Llegó a la parte trasera del edificio principal del hotel. Encontró una puerta de servicio entreabierta y se coló dentro. Era un pasillo de mantenimiento, lleno de tuberías y carritos de limpieza.
Corrió por el pasillo, buscando una salida, pero oyó cómo se abría de golpe la puerta por la que había entrado.
«Está aquí. Puedo oler su perfume caro», dijo una voz ronca.
Iris estaba atrapada. El pasillo terminaba en una puerta cerrada con llave electrónica.

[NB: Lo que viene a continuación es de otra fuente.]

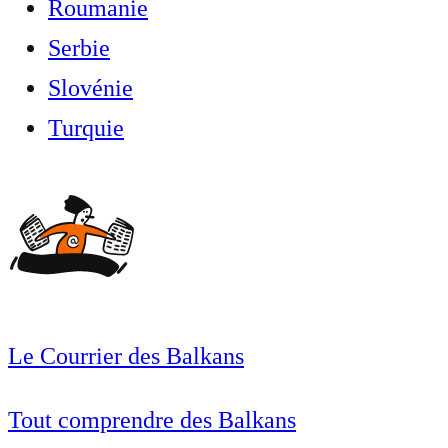
Roumanie
Serbie
Slovénie
Turquie
Le Courrier des Balkans
Tout comprendre des Balkans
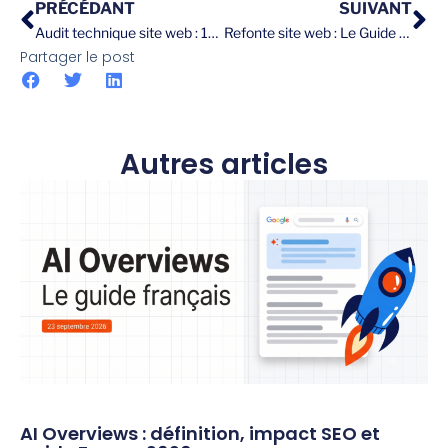
PRÉCÉDANT
SUIVANT
Audit technique site web : 10 étapes essentielles pour booster votre référencement
Refonte site web : Le Guide complet pour réussir votre projet en 2025
Partager le post
Autres articles
AI Overviews : définition, impact SEO et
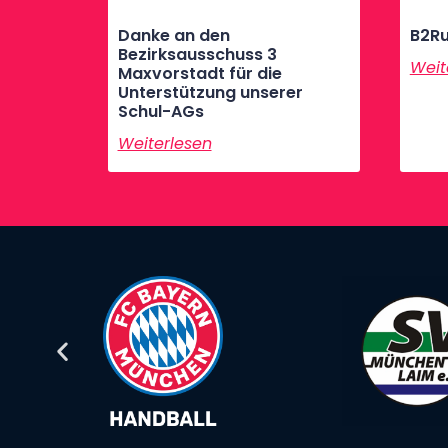
Danke an den
B2Ru
Bezirksausschuss 3
Weit
Maxvorstadt für die
Unterstützung unserer
Schul-AGs
Weiterlesen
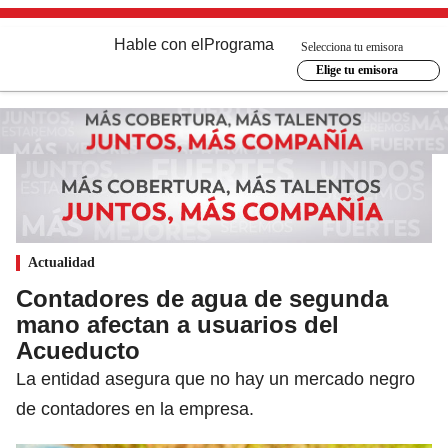
Hable con el
Programa
Selecciona tu emisora
Elige tu emisora
Actualidad
Contadores de agua de segunda
mano afectan a usuarios del
Acueducto
La entidad asegura que no hay un mercado negro
de contadores en la empresa.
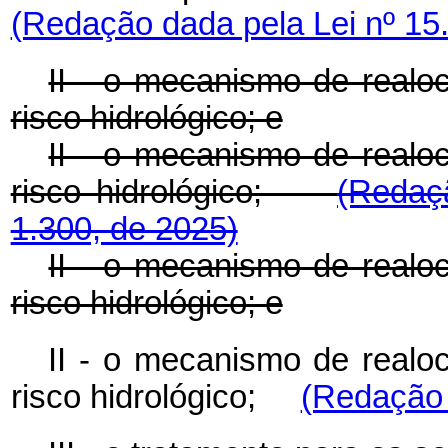
(Redação dada pela Lei nº 15
II - o mecanismo de realo
risco hidrológico; e
II - o mecanismo de realo
risco hidrológico;
(Redaç
1.300, de 2025)
II - o mecanismo de realo
risco hidrológico; e
II - o mecanismo de realo
risco hidrológico;
(Redação 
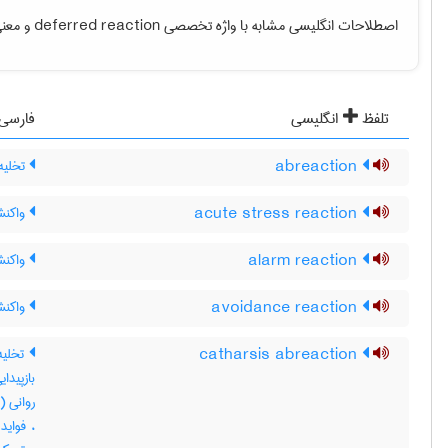
اصطلاحات انگلیسی مشابه با واژه تخصصی
deferred reaction
و معنی 
تلفظ
انگلیسی
فارسی
abreaction
تخلیه
acute stress reaction
واکنش
alarm reaction
واکنش
avoidance reaction
واکنش
catharsis abreaction
تخلیه 
بازپیدا
روانی (
، فواید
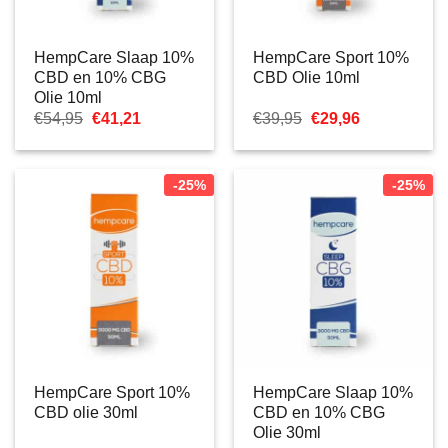
HempCare Slaap 10%
HempCare Sport 10%
CBD en 10% CBG
CBD Olie 10ml
Olie 10ml
Oorspronkelijke
Huidige
Oorspronkelijke
Huidige
€
54,95
€
41,21
€
39,95
€
29,96
prijs
prijs
prijs
prijs
was:
is:
was:
is:
€54,95.
€41,21.
€39,95.
€29,96.
-25%
-25%
HempCare Sport 10%
HempCare Slaap 10%
CBD olie 30ml
CBD en 10% CBG
Olie 30ml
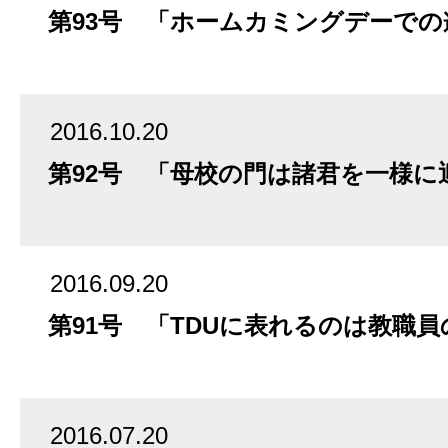
第93号 「ホームカミングデーでの
2016.10.20
第92号 「母校の門は諸君を一様に
2016.09.20
第91号 「TDUに表れるのは教職
2016.07.20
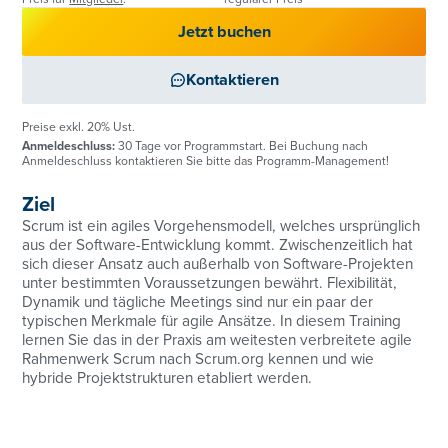
Jetzt buchen
Kontaktieren
Preise exkl. 20% Ust.
Anmeldeschluss:
30 Tage vor Programmstart. Bei Buchung nach
Anmeldeschluss kontaktieren Sie bitte das Programm-Management!
Ziel
Scrum ist ein agiles Vorgehensmodell, welches ursprünglich
aus der Software-Entwicklung kommt. Zwischenzeitlich hat
sich dieser Ansatz auch außerhalb von Software-Projekten
unter bestimmten Voraussetzungen bewährt. Flexibilität,
Dynamik und tägliche Meetings sind nur ein paar der
typischen Merkmale für agile Ansätze. In diesem Training
lernen Sie das in der Praxis am weitesten verbreitete agile
Rahmenwerk Scrum nach Scrum.org kennen und wie
hybride Projektstrukturen etabliert werden.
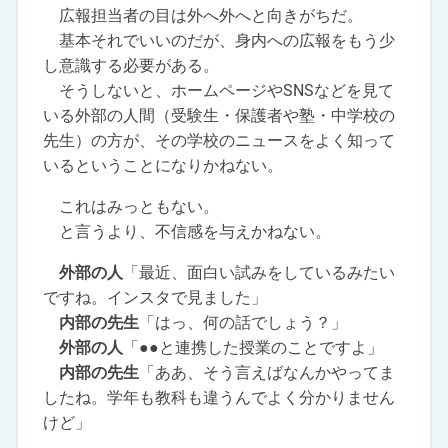
広報担当者の目は外へ外へと向きがちだ。
基本それでいいのだが、身内への広報をもう少
し意識する必要がある。
そうしないと、ホームページやSNSなどを見て
いる外部の人間（受験生・保護者や塾・中学校の
先生）の方が、その学校のニュースをよく知って
いるということになりかねない。
これはみっともない。
と言うより、不信感を与えかねない。
外部の人
「最近、面白い試みをしているみたい
ですね。インスタで見ました」
内部の先生
「はっ、何の話でしょう？」
外部の人
「●●と連携した授業のことですよ」
内部の先生
「ああ、そう言えばなんかやってま
したね。学年も教科も違うんでよく分かりません
けど」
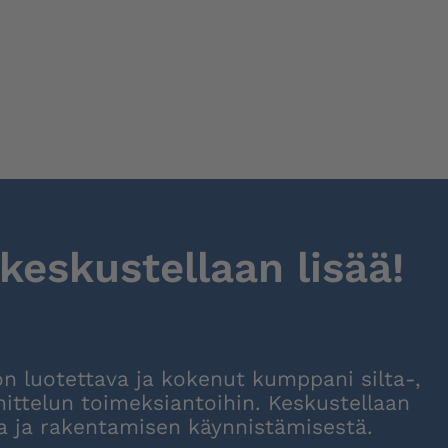
 keskustellaan lisää!
on luotettava ja kokenut kumppani silta-,
ittelun toimeksiantoihin. Keskustellaan
ta ja rakentamisen käynnistämisestä.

De repente, se abrió una puerta lateral. Una mano fuerte, grande y cálida salió de la oscuridad, la agarró por la cintura y la empujó hacia dentro.
Iris intentó gritar y defenderse, pensando que era el asesino.
Una mano le tapó la boca con firmeza. Un cuerpo robusto la inmovilizó contra la pared.
El olor la invadió. No era sudor de matón. Era colonia de sándalo, tabaco caro y… Ethan.
—Shhh, soy yo —le susurró Ethan al oído. Su voz era apenas un hilo de aire.
Iris dejó de forcejear. Su cuerpo temblaba violentamente contra el de él. Estaban en un minúsculo armario de limpieza. La oscuridad era casi total, solo rota por un rayo de luz que se colaba por debajo de la puerta.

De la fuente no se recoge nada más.